Reputation: 3123
In my language there are composite or compound letters, which consists of more than one character, eg "ty", "ny" and even "tty" and "nny". I would like to write a Ruby method (spell) which tokenize words into letters, according to this alphabet:
abc=[*%w{tty ccs lly ggy ssz nny dzs zzs sz zs cs gy ny dz ty ly q w r t z p l k j h g f d s x c v b n m y}.map{|z| [z,"c"]},*"eéuioöüóőúűáía".split(//).map{|z| [z,"v"]}].to_h
The resulting hash keys shows the existing letters / composite letters of the alphabet and also shows which letter is a consonant ("c") and which one is a vowel ("v"), becase later I would like to use this hash to decompose words into syllables. Cases of compound words when accidentally composite letters are formed at the words common boundary shoudn't be resolved by the method of course.
Examples:
spell("csobolyó") => [ "cs", "o", "b", "o", "ly", "ó" ]

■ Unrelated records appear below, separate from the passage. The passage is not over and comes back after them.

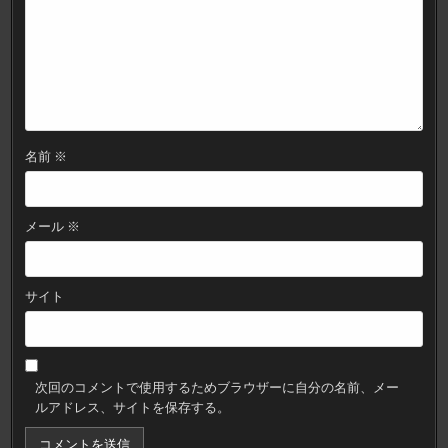
名前
※
メール
※
サイト
次回のコメントで使用するためブラウザーに自分の名前、メー
ルアドレス、サイトを保存する。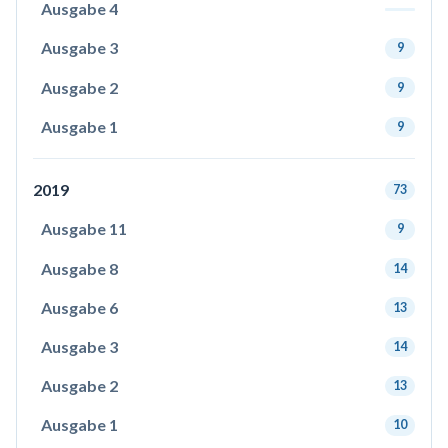
Ausgabe 4
Ausgabe 3
9
Ausgabe 2
9
Ausgabe 1
9
2019
73
Ausgabe 11
9
Ausgabe 8
14
Ausgabe 6
13
Ausgabe 3
14
Ausgabe 2
13
Ausgabe 1
10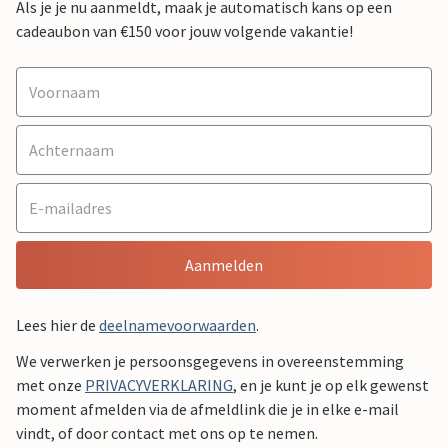
Als je je nu aanmeldt, maak je automatisch kans op een
cadeaubon van €150 voor jouw volgende vakantie!
Aanmelden
Lees hier de
deelnamevoorwaarden
.
We verwerken je persoonsgegevens in overeenstemming
met onze
PRIVACYVERKLARING
, en je kunt je op elk gewenst
moment afmelden via de afmeldlink die je in elke e-mail
vindt, of door contact met ons op te nemen.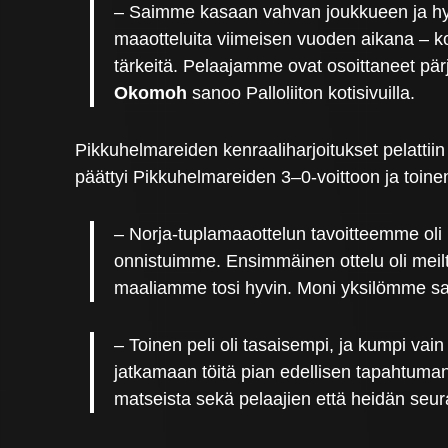
– Saimme kasaan vahvan joukkueen ja hyv
maaotteluita viimeisen vuoden aikana – k
tärkeitä. Pelaajamme ovat osoittaneet 
Okomoh
sanoo Palloliiton kotisivuilla.
Pikkuhelmareiden kenraaliharjoitukset pelatt
päättyi Pikkuhelmareiden 3–0-voittoon ja toine
– Norja-tuplamaaottelun tavoitteemme oli
onnistuimme. Ensimmäinen ottelu oli meil
maaliamme tosi hyvin. Moni yksilömme sai
– Toinen peli oli tasaisempi, ja kumpi vai
jatkamaan töitä pian edellisen tapahtuman j
matseista sekä pelaajien että heidän seu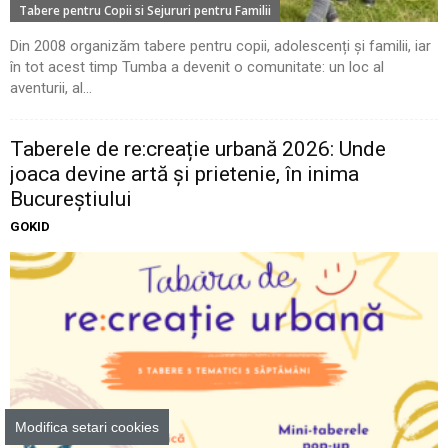
Tabere pentru Copii si Sejururi pentru Familii
Din 2008 organizăm tabere pentru copii, adolescenți și familii, iar
în tot acest timp Tumba a devenit o comunitate: un loc al
aventurii, al...
Taberele de re:creație urbană 2026: Unde
joaca devine artă și prietenie, în inima
Bucureștiului
GOKID
Modifica setari cookies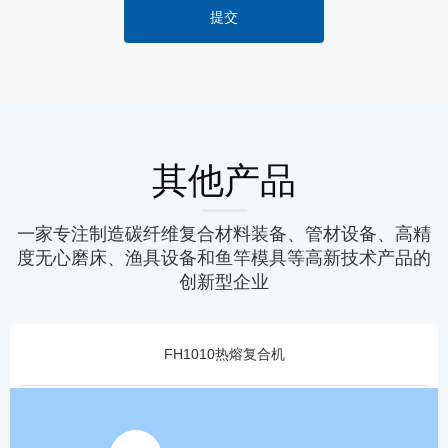
提交
其他产品
一家专注制造碳纤维复合材料装备、管材设备、高精
度无心磨床、渔具设备和鱼竿模具等高新技术产品的
创新型企业
FH1010热熔复合机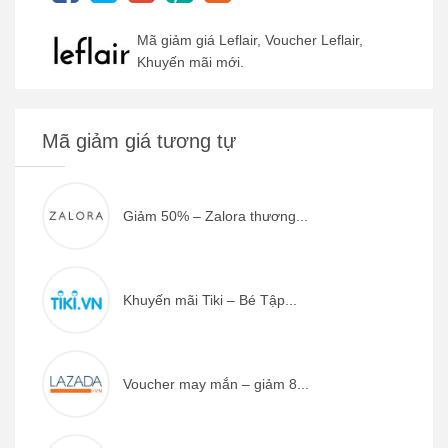
Mã giảm giá Leflair, Voucher Leflair,
Khuyến mãi mới.
Mã giảm giá tương tự
Giảm 50% – Zalora thương...
Khuyến mãi Tiki – Bé Tập...
Voucher may mắn – giảm 8...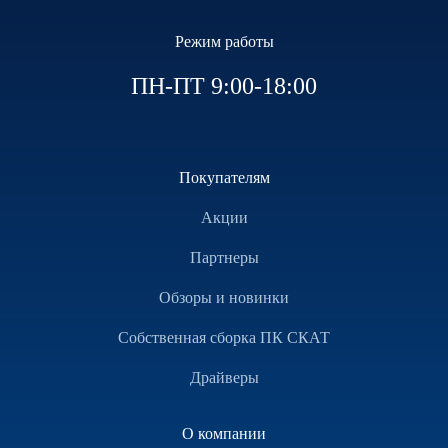
Режим работы
ПН-ПТ 9:00-18:00
Покупателям
Акции
Партнеры
Обзоры и новинки
Собственная сборка ПК СКАТ
Драйверы
О компании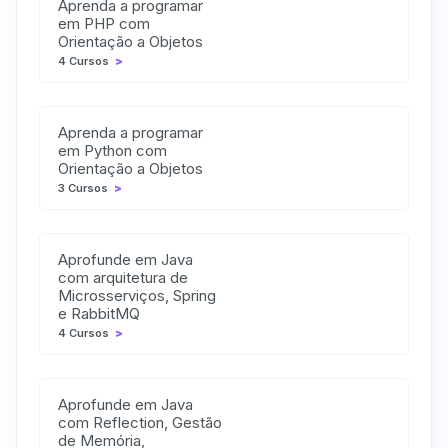
Aprenda a programar
em PHP com
Orientação a Objetos
4 Cursos
>
Aprenda a programar
em Python com
Orientação a Objetos
3 Cursos
>
Aprofunde em Java
com arquitetura de
Microsserviços, Spring
e RabbitMQ
4 Cursos
>
Aprofunde em Java
com Reflection, Gestão
de Memória,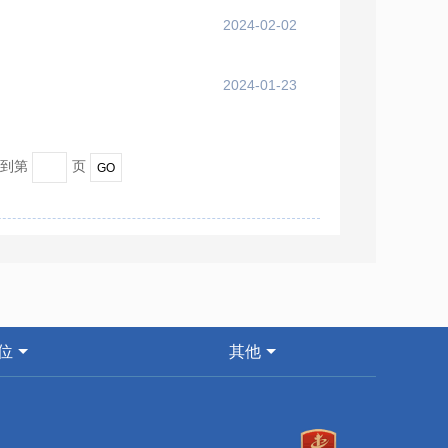
2024-02-02
2024-01-23
转到第
页
位
其他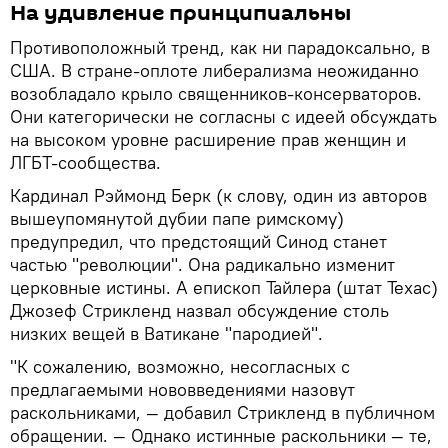
На удивление принципиальны
Противоположный тренд, как ни парадоксально, в
США. В стране-оплоте либерализма неожиданно
возобладало крыло священников-консерваторов.
Они категорически не согласны с идеей обсуждать
на высоком уровне расширение прав женщин и
ЛГБТ-сообщества.
Кардинал Рэймонд Берк (к слову, один из авторов
вышеупомянутой дубии папе римскому)
предупредил, что предстоящий Cинод станет
частью "революции". Она радикально изменит
церковные истины. А епископ Тайлера (штат Техас)
Джозеф Стрикленд назвал обсуждение столь
низких вещей в Ватикане "пародией".
"К сожалению, возможно, несогласных с
предлагаемыми нововведениями назовут
раскольниками, — добавил Стрикленд в публичном
обращении. — Однако истинные раскольники — те,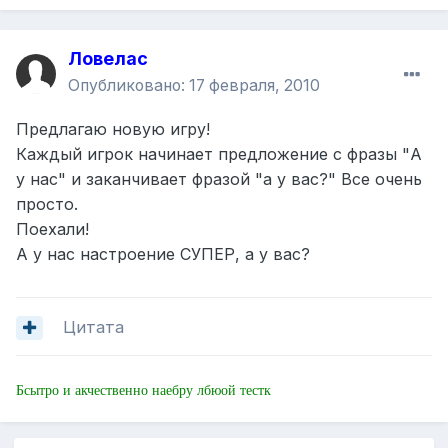
Ловелас
Опубликовано:
17 февраля, 2010
Предлагаю новую игру!
Каждый игрок начинает предложение с фразы "А
у нас" и заканчивает фразой "а у вас?" Все очень
просто.
Поехали!
А у нас настроение СУПЕР, а у вас?
Цитата
Бсытро и акчественно наебру лбюой тестк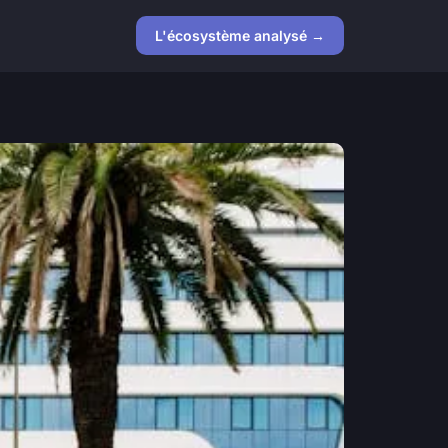
L'écosystème analysé →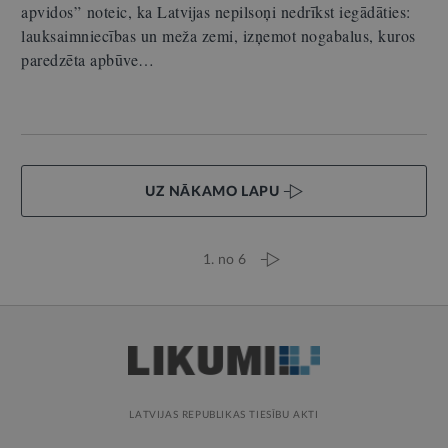
apvidos” noteic, ka Latvijas nepilsoņi nedrīkst iegādāties:
lauksaimniecības un meža zemi, izņemot nogabalus, kuros
paredzēta apbūve…
UZ NĀKAMO LAPU
1. no 6
LATVIJAS REPUBLIKAS TIESĪBU AKTI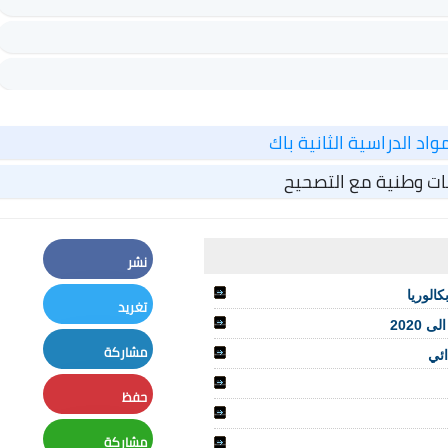
واد الدراسية الثانية باك
ات وطنية مع التصحيح
نشر
Facebook
الوريا
تغريد
Twitter
مشاركة
ائي
LinkedIn
حفظ
Pinterest
مشاركة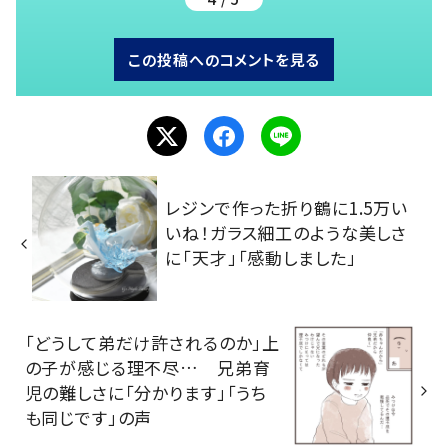
この投稿へのコメントを見る
レジンで作った折り鶴に1.5万い
いね！ガラス細工のような美しさ
に「天才」「感動しました」
「どうして弟だけ許されるのか」上
の子が感じる理不尽… 兄弟育
児の難しさに「分かります」「うち
も同じです」の声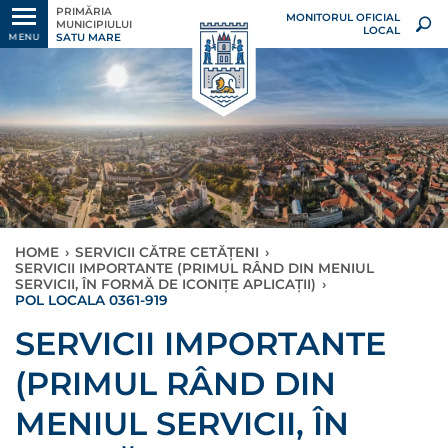
PRIMĂRIA
MONITORUL OFICIAL
MUNICIPIULUI
LOCAL
SATU MARE
MENU
HOME
›
SERVICII CĂTRE CETĂȚENI
›
SERVICII IMPORTANTE (PRIMUL RÂND DIN MENIUL
SERVICII, ÎN FORMĂ DE ICONIȚE APLICAȚII)
›
POL LOCALA 0361-919
×
SERVICII IMPORTANTE
(PRIMUL RÂND DIN
MENIUL SERVICII, ÎN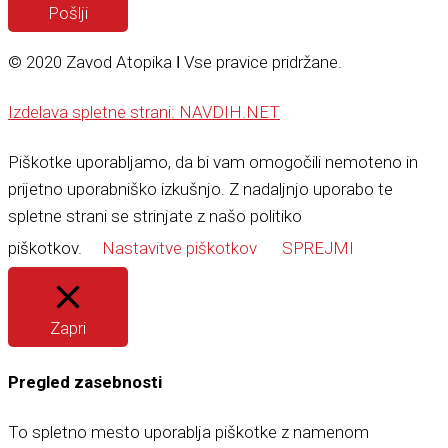
Pošlji
© 2020 Zavod Atopika ǀ Vse pravice pridržane.
Izdelava spletne strani: NAVDIH.NET
Piškotke uporabljamo, da bi vam omogočili nemoteno in
prijetno uporabniško izkušnjo. Z nadaljnjo uporabo te
spletne strani se strinjate z našo politiko
piškotkov.
Nastavitve piškotkov
SPREJMI
Zapri
Pregled zasebnosti
To spletno mesto uporablja piškotke z namenom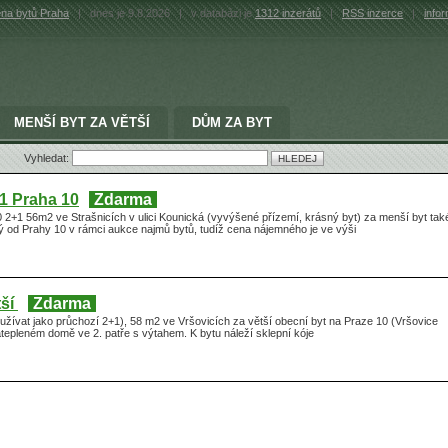
na bytů Praha
|
dnes je 9.8.2026
|
v databázi je
1312 inzerátů
|
RSS inzerce
|
info
MENŠÍ BYT ZA VĚTŠÍ
DŮM ZA BYT
Vyhledat:
1 Praha 10
Zdarma
2+1 56m2 ve Strašnicích v ulici Kounická (vyvýšené přízemí, krásný byt) za menší byt tak
ý od Prahy 10 v rámci aukce najmů bytů, tudíž cena nájemného je ve výši
tší
Zdarma
užívat jako průchozí 2+1), 58 m2 ve Vršovicích za větší obecní byt na Praze 10 (Vršovice
atepleném domě ve 2. patře s výtahem. K bytu náleží sklepní kóje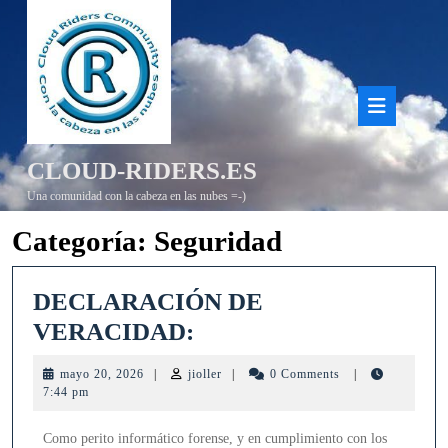
Saltar
al
contenido
Bot
de
CLOUD-RIDERS.ES
aper
Una comunidad con la cabeza en las nubes =-)
Categoría:
Seguridad
DECLARACIÓN DE
DECLARACIÓN
VERACIDAD:
DE
mayo
jioller
mayo 20, 2026
|
jioller
|
0 Comments
|
VERACIDAD:
20,
7:44 pm
2026
Como perito informático forense, y en cumplimiento con los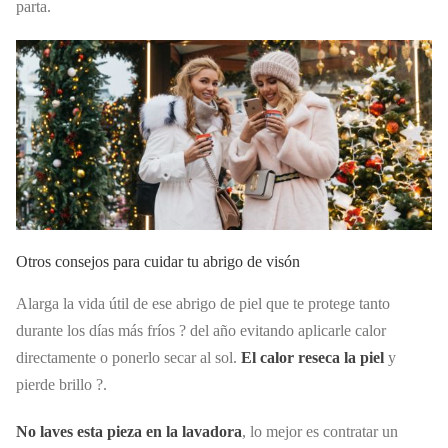
parta.
Otros consejos para cuidar tu abrigo de visón
Alarga la vida útil de ese abrigo de piel que te protege tanto
durante los días más fríos ? del año evitando aplicarle calor
directamente o ponerlo secar al sol.
El calor reseca la piel
y
pierde brillo ?.
No laves esta pieza en la lavadora
, lo mejor es contratar un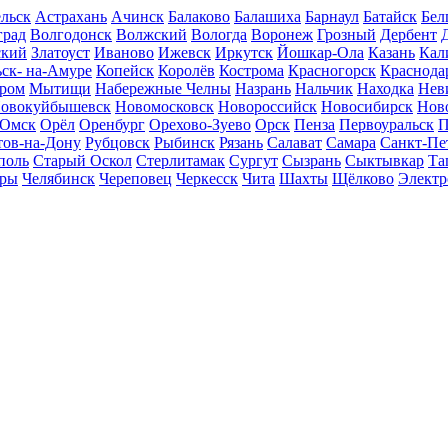
льск
Астрахань
Ачинск
Балаково
Балашиха
Барнаул
Батайск
Бел
град
Волгодонск
Волжский
Вологда
Воронеж
Грозный
Дербент
ский
Златоуст
Иваново
Ижевск
Иркутск
Йошкар-Ола
Казань
Кал
ск- на-Амуре
Копейск
Королёв
Кострома
Красногорск
Краснода
ром
Мытищи
Набережные Челны
Назрань
Нальчик
Находка
Нев
овокуйбышевск
Новомосковск
Новороссийск
Новосибирск
Нов
Омск
Орёл
Оренбург
Орехово-Зуево
Орск
Пенза
Первоуральск
П
тов-на-Дону
Рубцовск
Рыбинск
Рязань
Салават
Самара
Санкт-Пе
поль
Старый Оскол
Стерлитамак
Сургут
Сызрань
Сыктывкар
Та
ары
Челябинск
Череповец
Черкесск
Чита
Шахты
Щёлково
Электр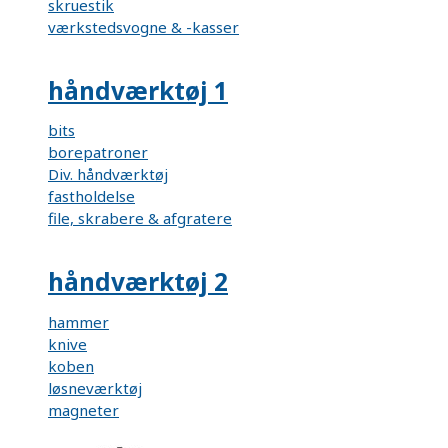
skruestik
værkstedsvogne & -kasser
håndværktøj 1
bits
borepatroner
Div. håndværktøj
fastholdelse
file, skrabere & afgratere
håndværktøj 2
hammer
knive
koben
løsneværktøj
magneter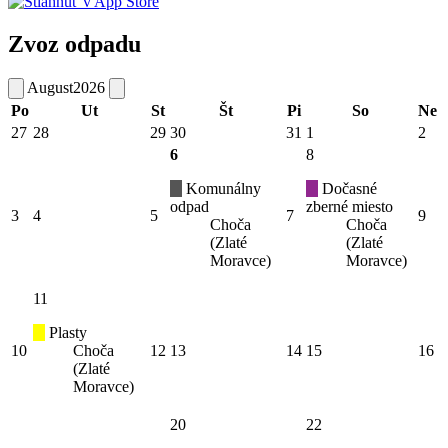
Zvoz odpadu
August
2026
Po
Ut
St
Št
Pi
So
Ne
27
28
29
30
31
1
2
6
8
Komunálny
Dočasné
odpad
zberné miesto
3
4
5
7
9
Choča
Choča
(Zlaté
(Zlaté
Moravce)
Moravce)
11
Plasty
10
Choča
12
13
14
15
16
(Zlaté
Moravce)
20
22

spell("nyirettyű") => [ "ny", "i", "r", "e", "tty", "ű" ]
spell("dzsesszmuzsikus") => [ "dzs", "e", "ssz", "m", "u", "zs", "i", "k", "u", "s" ]
Upvotes: 2
Views: 347
Reputation: 3123
Meanwhile I managed to write a method which works, but 5x slower than String#scan:
abc=[*%w{tty ccs lly ggy ssz nny dzs zzs sz zs cs gy ny dz ty ly q w r t z p l k j h g f d s x c v b n m y}.map{|z| [z,"c"]},*"eéuioöüóőúűáía".split(//).map{|z| [z,"v"]}].to_h
def spell(w,abc)
s=w.split(//)
p=""
t=[]
for i in 0..s.size-1 do
p << s[i]
if i>=s.size-2 then
if abc[p]!=nil then
t.push p
p=""
elsif abc[p[0..-2]]!=nil then
t.push p[0..-2]
p=p[-1]
elsif abc[p[0]]!=nil then
t.push p[0]
p=p[1..-1]
end
elsif p.size==3 then
if abc[p]!=nil then
t.push p
p=""
elsif abc[p[0..-2]]!=nil then
t.push p[0..-2]
p=p[-1]
elsif abc[p[0]]!=nil then
t.push p[0]
p=p[1..-1]
end
end
end
if p.size>0 then
if abc[p]!=nil then
t.push p
p=""
elsif abc[p[0..-2]]!=nil then
t.push p[0..-2]
p=p[-1]
end
end
if p.size>0 then
t.push p
end
return t
end
Upvotes: 0
Reputation: 11035
You might be able to get started looking at String#scan
, which appears to be giving decent results for your examples:
"csobolyó".scan(Regexp.union(abc.keys))
# => ["cs", "o", "b", "o", "ly", "ó"]
"nyirettyű".scan(Regexp.union(abc.keys))
# => ["ny", "i", "r", "e", "tty", "ű"]
"dzsesszmuzsikus".scan(Regexp.union(abc.keys))
# => ["dzs", "e", "ssz", "m", "u", "zs", "i", "k", "u", "s"]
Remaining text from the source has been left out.